SES事業の作業指示・指揮命令は、どのようにすればいいのでしょうか?【回答と解説】


一般社団法人SES事業適正化協会の代表理事を務める中野は、グローウィル国際法律事務所の代表弁護士でもあります。日々、SES事業者のご相談に回答させて頂いています。

その中で、質問が多かった「SES事業の作業指示指揮命令」について、回答と解説をしていきます。

SES事業の作業指示について

質問

クライアントが、開発業務の作業工程に関して、仕事の順序の指示を行ったり、派遣されているエンジニアの配置の決定を行ったりしてもいいのでしょうか?

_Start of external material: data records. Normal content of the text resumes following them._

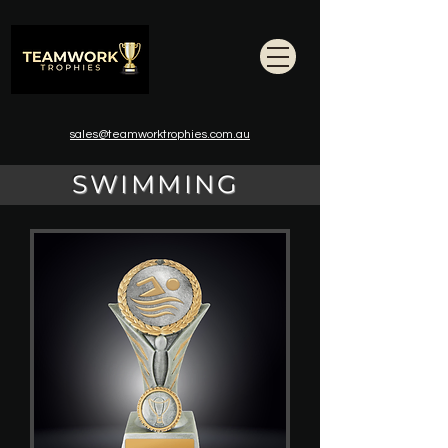
sales@teamworktrophies.com.au
SWIMMING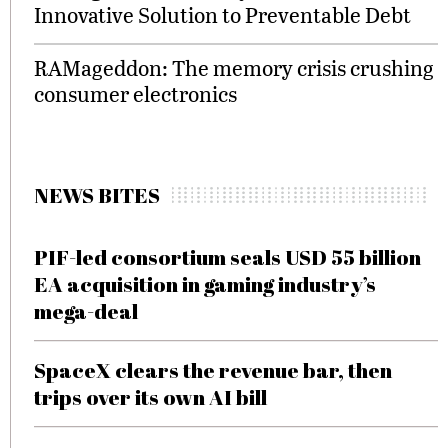
Innovative Solution to Preventable Debt
RAMageddon: The memory crisis crushing
consumer electronics
NEWS BITES
PIF-led consortium seals USD 55 billion
EA acquisition in gaming industry’s
mega-deal
SpaceX clears the revenue bar, then
trips over its own AI bill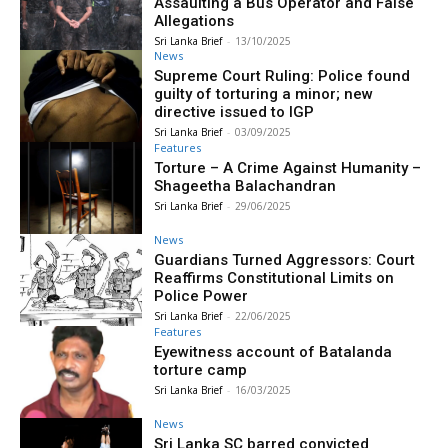
Assaulting a Bus Operator and False
Allegations
Sri Lanka Brief
-
13/10/2025
News
Supreme Court Ruling: Police found
guilty of torturing a minor; new
directive issued to IGP
Sri Lanka Brief
-
03/09/2025
Features
Torture – A Crime Against Humanity –
Shageetha Balachandran
Sri Lanka Brief
-
29/06/2025
News
Guardians Turned Aggressors: Court
Reaffirms Constitutional Limits on
Police Power
Sri Lanka Brief
-
22/06/2025
Features
Eyewitness account of Batalanda
torture camp
Sri Lanka Brief
-
16/03/2025
News
Sri Lanka SC barred convicted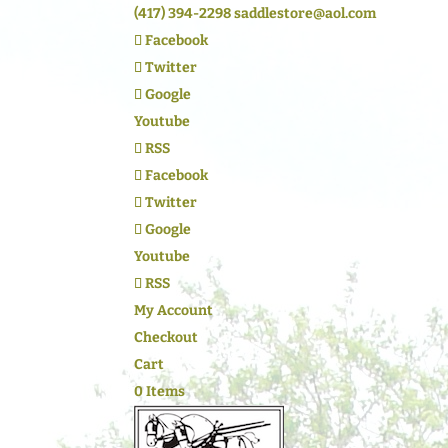
(417) 394-2298
saddlestore@aol.com
Facebook
Twitter
Google
Youtube
RSS
Facebook
Twitter
Google
Youtube
RSS
My Account
Checkout
Cart
0 Items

また、クライアントが直接派遣されたエンジニアに指示は行わないのですが、クライアントが作成した作業指示書をSES事業者に渡してそのとおりに作業を行わせてもいいですか?

回答

クライアントが、仕事の順序・方法等の指示、SESによって、派遣されたエンジニアの配置、派遣されたエンジニア一人ひとりへの仕事の割付等を決定したりすることは、法律違反と判断されます。

上記は口頭に限らず、文書の場合にも違法と判断されます。

解説

SES事業の場合、派遣契約とは異なり、作業指示や労務管理などクライアントが行っていけません。SES事業者は、作業指示や労務管理などをクライアントからは独立して、自ら行う必要があります。

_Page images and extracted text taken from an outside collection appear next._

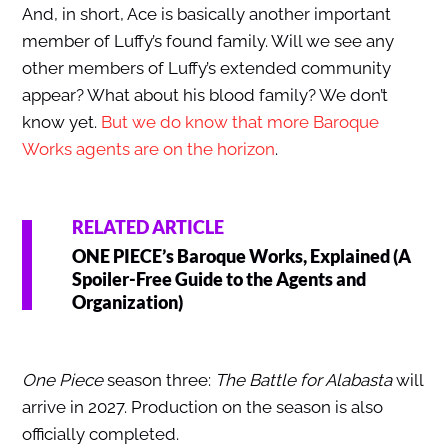
And, in short, Ace is basically another important
member of Luffy’s found family. Will we see any
other members of Luffy’s extended community
appear? What about his blood family? We don’t
know yet.
But we do know that more Baroque
Works agents are on the horizon
.
RELATED ARTICLE
ONE PIECE’s Baroque Works, Explained (A
Spoiler-Free Guide to the Agents and
Organization)
One Piece
season three:
The Battle for Alabasta
will
arrive in 2027. Production on the season is also
officially completed.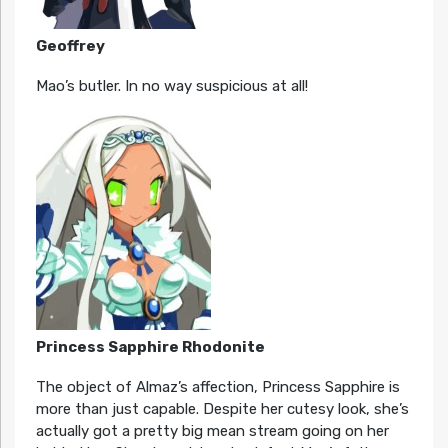
Geoffrey
Mao’s butler. In no way suspicious at all!
Princess Sapphire Rhodonite
The object of Almaz’s affection, Princess Sapphire is
more than just capable. Despite her cutesy look, she’s
actually got a pretty big mean stream going on her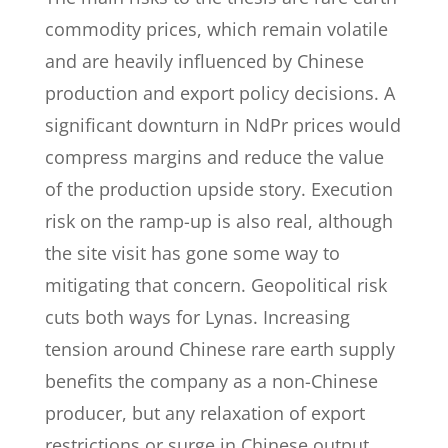
commodity prices, which remain volatile
and are heavily influenced by Chinese
production and export policy decisions. A
significant downturn in NdPr prices would
compress margins and reduce the value
of the production upside story. Execution
risk on the ramp-up is also real, although
the site visit has gone some way to
mitigating that concern. Geopolitical risk
cuts both ways for Lynas. Increasing
tension around Chinese rare earth supply
benefits the company as a non-Chinese
producer, but any relaxation of export
restrictions or surge in Chinese output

それは、口頭だけにとどまらず、書面によるものも含まれます。

特に、作業指示書、発注書や仕様書、指示書などに詳細な手順などがある場合には注意が必要です。ここで難しいのが、作業指示書の内容です。

作業の依頼内容が「○○システムの開発」などですと、あまりに広がるので、現場での指示が疑われます。

かといって、素人でも作業できてしまうような詳細過ぎる依頼内容の場合でも、単なる労働力の提供として偽装請負の一部とみなされてしまう可能性があるのです。

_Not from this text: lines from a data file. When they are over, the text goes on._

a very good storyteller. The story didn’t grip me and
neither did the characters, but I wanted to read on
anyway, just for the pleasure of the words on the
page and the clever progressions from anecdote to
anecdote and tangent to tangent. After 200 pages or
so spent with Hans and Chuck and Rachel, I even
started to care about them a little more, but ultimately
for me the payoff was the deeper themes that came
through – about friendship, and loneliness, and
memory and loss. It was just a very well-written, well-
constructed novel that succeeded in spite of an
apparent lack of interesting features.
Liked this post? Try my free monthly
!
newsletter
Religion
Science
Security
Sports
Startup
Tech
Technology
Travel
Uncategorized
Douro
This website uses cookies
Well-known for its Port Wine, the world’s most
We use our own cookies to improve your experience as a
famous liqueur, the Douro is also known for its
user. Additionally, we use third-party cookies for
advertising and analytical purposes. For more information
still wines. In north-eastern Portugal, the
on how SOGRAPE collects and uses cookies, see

明確な基準はありませんが、作業者がその仕様書や指示書を見て、自分の考える工程で作業ができるのかが一つポイントとなります。例えば、WBSなどの工程表レベルのが、一つのイメージです。

クライアントが行う技術指導

質問

SES事業の派遣エンジニアに対して、クライアントは指揮命令を行ってはならないと聞きましたが、技術指導等を行うと、法律違反となりますか?

回答

作業指示と技術指導との違いは、明確なものはありませんが、以下のような基準があります。

例えば、次の例に該当するものについては、違法と判断されないとされています。

  • SES事業者が、クライアントから新たな設備や改修された設備等を初めて使用する場合、この操作方法について説明を行う際に、SES事業者の監督の下でSES事業者に当該説明を受けさせる場合
  • クライアントが、安全衛生上緊急に対処する必要のある事項について、派遣されたエンジニアに対して指示を行う場合

ただし、上記については、SES事業者の監督の下で行なう必要があります。

さらに、業務内容が頻繁に変わるので、その度に、技術指導が必要になってくる場合、これは技術指導ではなく、作業指示に該当するので、クライアントから直接の指示はできません。

あくまで、SES事業者とクライアント企業の会社間また両社の責任者間のやり取りが必要です。

作業指示・指揮命令は、SES事業者が注意すべきポイント

SES事業者にとって、作業指示、指揮命令関係は、非常に重要なポイントです。

ここがSES事業が適法か違法になるかの中心的なポイントといっても、過言ではありません。

SES事業者としては、是非、ここのポイントをしっかりと押さえるようにしましょう!